Resistance to social control
In these poems, the poets openly admit their attraction to boys, and recount their experiences of pleasure, desire, longing and heartbreak. In medieval India, sexual alterity, says Kidwai, was not considered a form of resistance to social control.
Kidwai himself translates one of Abru’s longer poems, some lines of which are as follows:
All at once, I saw a real beauty – I lost my heart to him instantly
How shall I paint his picture – with what art? He was a dream to subjugate the heart.
Those eyes, those brows, that softly glowing face – Each part of him a captivating grace.
His body soft, his face smooth and pure, magnetized me with a strange allure.
If this was Kidwai the historian and translator, what about Kidwai the man? I knew him personally. In 2007, when Thomas Waugh of Concordia University, Montreal, and I jointly organised a conference on Gay Cinema and Literature at the University of Pune where I taught, Saleem Kidwai readily accepted our invitation and came to the conference, where he read an insightful paper.
When I expressed despair at the conference about how difficult it was to be openly gay in India (the Delhi High Court ruling that read down Section 377 was still two years away), Kidwai attempted to infuse a measure of optimism in me. He pointed out that the fact that I was able to hold a gay conference in my university proved that it wasn’t so bad after all.
Exactly nine years later, I met Kidwai again, this time at the Lucknow Literature Festival where both of us were panellists. Kidwai had moved from Delhi to Lucknow by then, and he lived alone in a large house surrounded by books. I found him to be even more soft-spoken and reclusive than he was in 2007.
What gives me goose bumps, however, is the fact that I corresponded with Kidwai just three days before his death. This was in connection with a blurb that I wanted him to write for my forthcoming novel Mahmud and Ayaz. It was through Kidwai’s work that I first got to know about the legendary love affair of Sultan Mahmud of Ghazni and his Turkish slave lover, Ayaz.

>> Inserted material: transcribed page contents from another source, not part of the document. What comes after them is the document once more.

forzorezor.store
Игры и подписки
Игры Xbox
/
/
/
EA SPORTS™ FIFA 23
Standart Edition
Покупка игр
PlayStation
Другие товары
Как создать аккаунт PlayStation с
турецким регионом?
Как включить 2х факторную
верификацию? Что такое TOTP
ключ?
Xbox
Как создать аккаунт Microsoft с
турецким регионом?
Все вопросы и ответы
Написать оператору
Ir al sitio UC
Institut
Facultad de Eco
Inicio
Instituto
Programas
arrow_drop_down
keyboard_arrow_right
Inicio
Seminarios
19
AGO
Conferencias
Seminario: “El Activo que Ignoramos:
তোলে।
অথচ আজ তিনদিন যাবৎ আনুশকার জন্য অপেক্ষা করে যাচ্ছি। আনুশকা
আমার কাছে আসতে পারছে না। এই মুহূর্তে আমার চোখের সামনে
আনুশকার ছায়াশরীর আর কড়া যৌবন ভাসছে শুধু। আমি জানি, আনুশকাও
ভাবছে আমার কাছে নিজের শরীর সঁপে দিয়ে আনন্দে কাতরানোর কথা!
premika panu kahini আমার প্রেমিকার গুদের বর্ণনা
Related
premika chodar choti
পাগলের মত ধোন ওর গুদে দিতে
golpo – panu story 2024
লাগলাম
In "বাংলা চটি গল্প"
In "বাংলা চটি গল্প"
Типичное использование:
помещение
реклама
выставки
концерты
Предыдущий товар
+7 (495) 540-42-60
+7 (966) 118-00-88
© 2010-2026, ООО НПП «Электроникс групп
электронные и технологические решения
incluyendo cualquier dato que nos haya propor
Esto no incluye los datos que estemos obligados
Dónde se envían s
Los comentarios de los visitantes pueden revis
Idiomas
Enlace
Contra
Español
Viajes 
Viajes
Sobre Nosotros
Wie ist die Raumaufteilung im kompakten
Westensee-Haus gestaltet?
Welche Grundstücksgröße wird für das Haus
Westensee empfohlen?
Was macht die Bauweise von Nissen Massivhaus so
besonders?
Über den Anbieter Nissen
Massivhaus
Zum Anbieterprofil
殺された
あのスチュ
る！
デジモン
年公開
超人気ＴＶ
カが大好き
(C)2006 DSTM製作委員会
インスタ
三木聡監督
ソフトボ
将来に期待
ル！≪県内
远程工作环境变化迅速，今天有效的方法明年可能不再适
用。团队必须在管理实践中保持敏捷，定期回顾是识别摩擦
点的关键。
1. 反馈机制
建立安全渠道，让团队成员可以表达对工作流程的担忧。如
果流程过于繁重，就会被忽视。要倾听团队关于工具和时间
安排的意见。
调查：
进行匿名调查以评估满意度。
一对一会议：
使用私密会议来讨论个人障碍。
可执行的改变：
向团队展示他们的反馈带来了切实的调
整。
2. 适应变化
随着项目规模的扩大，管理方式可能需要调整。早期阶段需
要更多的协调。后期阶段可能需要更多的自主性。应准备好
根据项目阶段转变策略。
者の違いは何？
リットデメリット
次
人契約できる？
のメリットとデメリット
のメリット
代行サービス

When I used the story as the backdrop to my novel, I couldn’t think of anyone other than Kidwai to write the blurb. Kidwai agreed, but said he was unwell, and would write the blurb later. Did I know then that the illness of which he spoke would take his life just three days later? As I write this tribute, I realise suddenly that perhaps all our days are numbered and none of us can take life for granted.
In his 2019 book Gay Icons of India, the poet Hoshang Merchant rightly calls Saleem Kidwai “indisputably the intellectual voice of India’s gay history, especially its Urdu literature and Muslim life,” and refers to his “courtly manners”. He also says that Kidwai is “still very attractive to young men.”
Undoubtedly, Kidwai’s passing has left a vacuum that no one can fill, at least for a long time to come. India’s LGBT community is rife with activists, poets, writers, academics, filmmakers and lawyers. But if there is one thing that we lack, it is historians. Let us hope that there is someone who will emerge who can continue with Saleem Kidwai’s legacy and take it forward.
R Raj Rao’s novel Mahmud and Ayaz is to be published by Speaking Tiger in 2022.